After the lunch conference I run into my cousin Nell Lovell on the steps of the library -- where I go occasionally to read liberal and conservative periodicals. Whenever I feel bad, I go to the library and read controversial periodicals. Though I do not know whether I am a liberal or a conservative, I am nevertheless enlivened by the hatred which one bears the other. In fact, this hatred strikes me as one of the few signs of life remaining in the world. This is another thing about the world which is upsidedown: all the friendly and likable people seem dead to me; only the haters seem alive.
Hugo Scheiber's "Man Reading a Newspaper"
Down I plunk myself with a liberal weekly at one of the massive tables, read it from cover to cover, nodding to myself whenever the writer scores a point. Damn right, old son, I say, jerking my chair in approval. Pour it on them. Then up and over to the rack for a conservative monthly and down in a fresh cool chair to join the counterattack. Oh ho, say I, and hold fast to the arm chair: that one did it: eviscerated! And then out and away into the sunlight, my neck prickling with satisfaction.
I had to laugh the first few times I read this passage. But gosh, it's sad isn't it? It's a little scary how easy it is to convince people of one view point or another, how quickly they change their "beliefs", and how shiftless they are. His point about "the haters" being the only ones who are alive is, I think, one of those moments where he is uncannily clear in his unhappy portrayal of modern man. No, actually, forget about "modern" man. Man period. And yet there is part of me that is glad of this fact, and approves of it. After all, if everything is really happy and smooth and there's actually no reason to stand in defense of a just cause or a noble ideal, or a vulnerable person, well, then sure, let all those friendly and likable people keep on being friendly and likable. But last time I checked, the world hadn't quite reached Utopia. I hope there are people fighting; once they stop, then you know the causes really will be lost. This is, I suspect, why Binx is such a mess for most of the book. He's a lovable mess, and I'm a little alarmed at how easily I'm able to look past his significant failings and think he's a pretty nice guy (Yes, nice. I said it.). But, lovable or not, he is flawed because he doesn't, when push comes to shove, identify himself with a cause worth fighting for, and goes on being an on-the-surface fairly friendly and happy guy even though he so clearly knows better. He derives temporary satisfaction out of mimicking what is a necessary and primal human need to be not only a part of society, but a participating and well-informed contributor. He mentally throws himself in first with one cause, then another, choosing and switching sides with no real deliberation or reflection, and only for the pleasure it gives him of feeling like he belongs and is justified in getting outraged about... well, something, anyway. Anything. And that prickle on his neck feels good, too.

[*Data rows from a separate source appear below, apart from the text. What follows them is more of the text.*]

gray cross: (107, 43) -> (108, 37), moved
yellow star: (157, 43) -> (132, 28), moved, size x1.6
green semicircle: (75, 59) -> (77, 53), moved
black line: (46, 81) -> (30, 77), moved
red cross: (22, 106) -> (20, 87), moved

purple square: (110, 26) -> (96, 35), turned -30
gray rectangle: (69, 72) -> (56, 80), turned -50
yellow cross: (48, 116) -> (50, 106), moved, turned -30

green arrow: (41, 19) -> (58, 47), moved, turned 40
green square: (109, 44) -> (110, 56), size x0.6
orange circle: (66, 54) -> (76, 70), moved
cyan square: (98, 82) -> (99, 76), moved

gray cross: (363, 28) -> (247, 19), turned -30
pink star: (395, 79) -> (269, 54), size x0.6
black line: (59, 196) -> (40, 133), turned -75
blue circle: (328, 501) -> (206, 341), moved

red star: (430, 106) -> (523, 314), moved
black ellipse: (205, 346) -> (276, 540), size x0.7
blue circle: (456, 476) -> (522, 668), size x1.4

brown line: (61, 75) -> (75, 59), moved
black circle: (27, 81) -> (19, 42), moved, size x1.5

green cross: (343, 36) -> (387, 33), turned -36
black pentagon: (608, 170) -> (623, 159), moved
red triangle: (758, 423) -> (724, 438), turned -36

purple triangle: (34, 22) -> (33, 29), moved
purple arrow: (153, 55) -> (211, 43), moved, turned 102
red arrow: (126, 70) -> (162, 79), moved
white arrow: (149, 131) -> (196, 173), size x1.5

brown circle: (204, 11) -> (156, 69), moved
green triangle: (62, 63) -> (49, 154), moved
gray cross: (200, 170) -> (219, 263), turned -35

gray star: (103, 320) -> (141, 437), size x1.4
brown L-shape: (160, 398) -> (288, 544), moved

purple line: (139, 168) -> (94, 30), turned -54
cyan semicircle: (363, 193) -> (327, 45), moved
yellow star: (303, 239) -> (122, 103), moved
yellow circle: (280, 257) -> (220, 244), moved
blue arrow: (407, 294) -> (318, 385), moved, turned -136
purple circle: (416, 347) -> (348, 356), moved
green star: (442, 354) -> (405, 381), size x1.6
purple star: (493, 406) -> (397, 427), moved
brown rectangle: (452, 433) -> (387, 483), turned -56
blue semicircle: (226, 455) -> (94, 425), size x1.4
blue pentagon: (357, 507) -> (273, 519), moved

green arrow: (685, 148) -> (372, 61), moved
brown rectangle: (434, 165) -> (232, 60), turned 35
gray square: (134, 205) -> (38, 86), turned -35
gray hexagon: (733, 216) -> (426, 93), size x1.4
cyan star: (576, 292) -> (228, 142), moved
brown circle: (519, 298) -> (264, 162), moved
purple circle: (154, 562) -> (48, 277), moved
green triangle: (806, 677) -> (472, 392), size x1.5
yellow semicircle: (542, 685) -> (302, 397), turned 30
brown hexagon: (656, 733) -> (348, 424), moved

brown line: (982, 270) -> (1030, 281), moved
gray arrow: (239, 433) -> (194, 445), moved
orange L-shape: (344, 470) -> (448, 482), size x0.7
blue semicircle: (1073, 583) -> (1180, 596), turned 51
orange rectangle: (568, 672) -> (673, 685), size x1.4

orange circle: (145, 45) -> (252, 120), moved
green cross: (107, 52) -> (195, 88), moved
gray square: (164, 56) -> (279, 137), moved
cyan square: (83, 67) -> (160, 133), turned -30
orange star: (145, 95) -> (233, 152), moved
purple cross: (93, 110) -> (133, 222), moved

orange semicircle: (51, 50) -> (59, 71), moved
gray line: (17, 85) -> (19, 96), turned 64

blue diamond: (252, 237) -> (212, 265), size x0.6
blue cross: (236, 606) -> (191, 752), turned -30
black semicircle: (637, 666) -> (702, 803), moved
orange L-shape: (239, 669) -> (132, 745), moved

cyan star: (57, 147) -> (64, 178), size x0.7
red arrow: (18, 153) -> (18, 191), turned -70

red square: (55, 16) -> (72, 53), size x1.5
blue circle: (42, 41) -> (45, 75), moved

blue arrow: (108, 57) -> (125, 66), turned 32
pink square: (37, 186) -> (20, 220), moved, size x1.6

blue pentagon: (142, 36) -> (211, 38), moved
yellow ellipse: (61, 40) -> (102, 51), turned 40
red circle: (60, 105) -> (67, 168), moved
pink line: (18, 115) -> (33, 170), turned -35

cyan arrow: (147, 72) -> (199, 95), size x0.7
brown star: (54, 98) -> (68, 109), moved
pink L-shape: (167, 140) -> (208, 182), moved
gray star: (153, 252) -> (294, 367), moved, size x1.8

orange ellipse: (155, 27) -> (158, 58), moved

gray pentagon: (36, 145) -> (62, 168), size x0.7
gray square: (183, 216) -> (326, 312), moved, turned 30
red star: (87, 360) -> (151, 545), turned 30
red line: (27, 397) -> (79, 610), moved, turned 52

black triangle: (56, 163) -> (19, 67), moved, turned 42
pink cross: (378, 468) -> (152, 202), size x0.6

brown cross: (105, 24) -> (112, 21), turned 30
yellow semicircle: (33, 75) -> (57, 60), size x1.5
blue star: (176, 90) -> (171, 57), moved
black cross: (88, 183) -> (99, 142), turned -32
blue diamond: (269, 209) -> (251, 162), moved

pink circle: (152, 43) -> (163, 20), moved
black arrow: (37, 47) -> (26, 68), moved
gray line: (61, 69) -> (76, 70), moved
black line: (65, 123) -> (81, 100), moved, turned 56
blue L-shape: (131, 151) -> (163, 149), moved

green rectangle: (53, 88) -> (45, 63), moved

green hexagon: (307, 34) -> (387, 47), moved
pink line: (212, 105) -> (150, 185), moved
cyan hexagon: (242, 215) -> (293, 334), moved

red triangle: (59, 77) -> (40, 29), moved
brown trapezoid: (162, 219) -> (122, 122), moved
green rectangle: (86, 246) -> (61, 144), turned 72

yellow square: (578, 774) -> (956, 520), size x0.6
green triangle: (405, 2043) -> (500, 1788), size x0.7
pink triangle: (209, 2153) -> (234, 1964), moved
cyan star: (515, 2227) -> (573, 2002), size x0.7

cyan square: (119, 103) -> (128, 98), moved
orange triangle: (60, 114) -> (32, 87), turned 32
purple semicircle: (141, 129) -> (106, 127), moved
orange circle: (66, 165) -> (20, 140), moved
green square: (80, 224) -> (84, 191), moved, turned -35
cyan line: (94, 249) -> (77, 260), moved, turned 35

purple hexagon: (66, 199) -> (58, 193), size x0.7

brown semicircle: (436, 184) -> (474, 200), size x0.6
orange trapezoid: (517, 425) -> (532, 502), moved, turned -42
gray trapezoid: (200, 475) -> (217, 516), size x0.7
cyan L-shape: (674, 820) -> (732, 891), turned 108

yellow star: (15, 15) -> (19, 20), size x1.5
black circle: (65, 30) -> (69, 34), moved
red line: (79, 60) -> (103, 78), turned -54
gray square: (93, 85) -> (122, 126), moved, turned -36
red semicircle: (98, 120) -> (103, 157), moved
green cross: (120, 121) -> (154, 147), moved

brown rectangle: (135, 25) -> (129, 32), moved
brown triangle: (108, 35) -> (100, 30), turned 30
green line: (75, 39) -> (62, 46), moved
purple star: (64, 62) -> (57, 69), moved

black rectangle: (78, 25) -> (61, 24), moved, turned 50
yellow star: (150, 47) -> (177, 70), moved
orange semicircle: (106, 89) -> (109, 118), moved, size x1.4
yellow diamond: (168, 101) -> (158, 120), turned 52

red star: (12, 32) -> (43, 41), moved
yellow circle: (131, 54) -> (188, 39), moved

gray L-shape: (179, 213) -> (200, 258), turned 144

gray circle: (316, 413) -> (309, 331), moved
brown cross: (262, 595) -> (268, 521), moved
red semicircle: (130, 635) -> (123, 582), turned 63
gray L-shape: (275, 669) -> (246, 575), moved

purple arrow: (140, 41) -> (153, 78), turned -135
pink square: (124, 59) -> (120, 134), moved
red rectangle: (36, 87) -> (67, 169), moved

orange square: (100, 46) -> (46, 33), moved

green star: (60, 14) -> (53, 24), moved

Starting to sound familiar? Fads and fashions, diet crazes, Occupiers, crocs, skinny jeans, mocking Clinton, mocking Bush, barefoot running... well, hell, let's align ourselves with SOMEthing. Because it would scare the crap out of us, and, let's face it, be just too much work to actually figure out what the real causes are and lay down our lives for them.


  1. It is, I suppose, a good thing to know what cause one is willing to die for. If only this did not, for many people, automatically translate into a cause worth killing for.